Hi Alexei,
>> 1.2 All bricks healed (gluster volume heal data info summary) and no split-brain
>
>
>
> gluster volume heal data info
>
> Brick node-msk-gluster203:/opt/gluster/data
> Status: Connected
> Number of entries: 0
>
> Brick node-msk-gluster205:/opt/gluster/data
> <gfid:18c78043-0943-48f8-a4fe-9b23e2ba3404>
> <gfid:b6f7d8e7-1746-471b-a49d-8d824db9fd72>
> <gfid:6db6a49e-2be2-4c4e-93cb-d76c32f8e422>
> <gfid:e39cb2a8-5698-4fd2-b49c-102e5ea0a008>
> <gfid:5fad58f8-4370-46ce-b976-ac22d2f680ee>
> <gfid:7d0b4104-6ad6-433f-9142-7843fd260c70>
> <gfid:706cd1d9-f4c9-4c89-aa4c-42ca91ab827e>
> Status: Connected
> Number of entries: 7
>
> Brick node-msk-gluster201:/opt/gluster/data
> <gfid:18c78043-0943-48f8-a4fe-9b23e2ba3404>
> <gfid:b6f7d8e7-1746-471b-a49d-8d824db9fd72>
> <gfid:6db6a49e-2be2-4c4e-93cb-d76c32f8e422>
> <gfid:e39cb2a8-5698-4fd2-b49c-102e5ea0a008>
> <gfid:5fad58f8-4370-46ce-b976-ac22d2f680ee>
> <gfid:7d0b4104-6ad6-433f-9142-7843fd260c70>
> <gfid:706cd1d9-f4c9-4c89-aa4c-42ca91ab827e>
> Status: Connected
> Number of entries: 7
>
Data needs healing.
Run: cluster volume heal data full
If it still doesn't heal (check in 5 min),go to /rhev/data-center/mnt/glusterSD/msk-gluster-facility.xxxx_data
And run 'find . -exec stat {}\;' without the quotes.
As I have understood you, ovirt Hosted Engine is running and can be started on all nodes except 1.
>>
>> 2. Go to the problematic host and check the mount point is there
>
>
>
> No mount point on problematic node /rhev/data-center/mnt/glusterSD/msk-gluster-facility.xxxx:_data
> If I create a mount point manually, it is deleted after the node is activated.
>
> Other nodes can mount this volume without problems.
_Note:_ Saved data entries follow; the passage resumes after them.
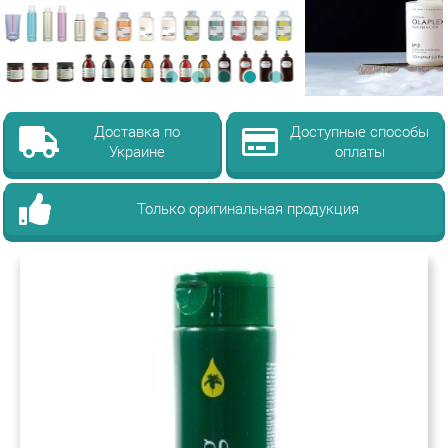
Доставка по
Доступные способы
Украине
оплаты
Только оригинальная продукция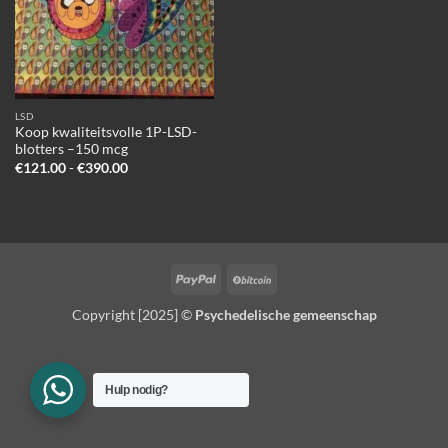
LSD
Koop kwaliteitsvolle 1P-LSD-
blotters –150 mcg
Prijsklasse:
€
121.00
-
€
390.00
€121.00
tot
€390.00
PayPal
BitCoin
Copyright [2025] ©
Psychedelische gemeenschap
Hulp nodig?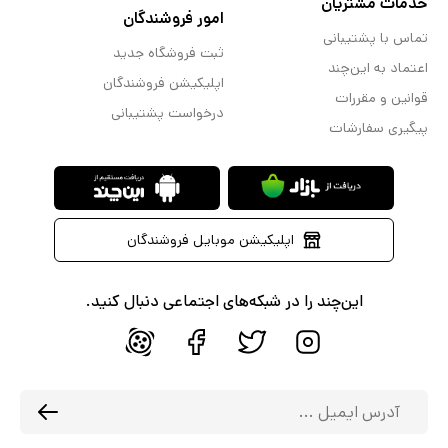
خدمات مشتریان
امور فروشندگان
تماس با پشتیبانی
ثبت فروشگاه جدید
اعتماد به این‌چند
اپلیکیشن فروشندگان
قوانین و مقررات
درخواست پشتیبانی
پیگیری سفارشات
اپلیکیشن موبایل فروشندگان
این‌چند را در شبکه‌های اجتماعی دنبال کنید.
Only this node have connection problems after update.
>
> Here is a part of the log at the time of activation of the node:
>
> vdsm log
>
> 2019-03-18 16:46:00,548+0300 INFO (jsonrpc/5) [vds] Setting Hosted Engine HA local maintenance to False (API:1630)
> 2019-03-18 16:46:00,549+0300 INFO (jsonrpc/5) [jsonrpc.JsonRpcServer] RPC call Host.setHaMaintenanceMode succeeded in 0.00 seconds (__init__:573)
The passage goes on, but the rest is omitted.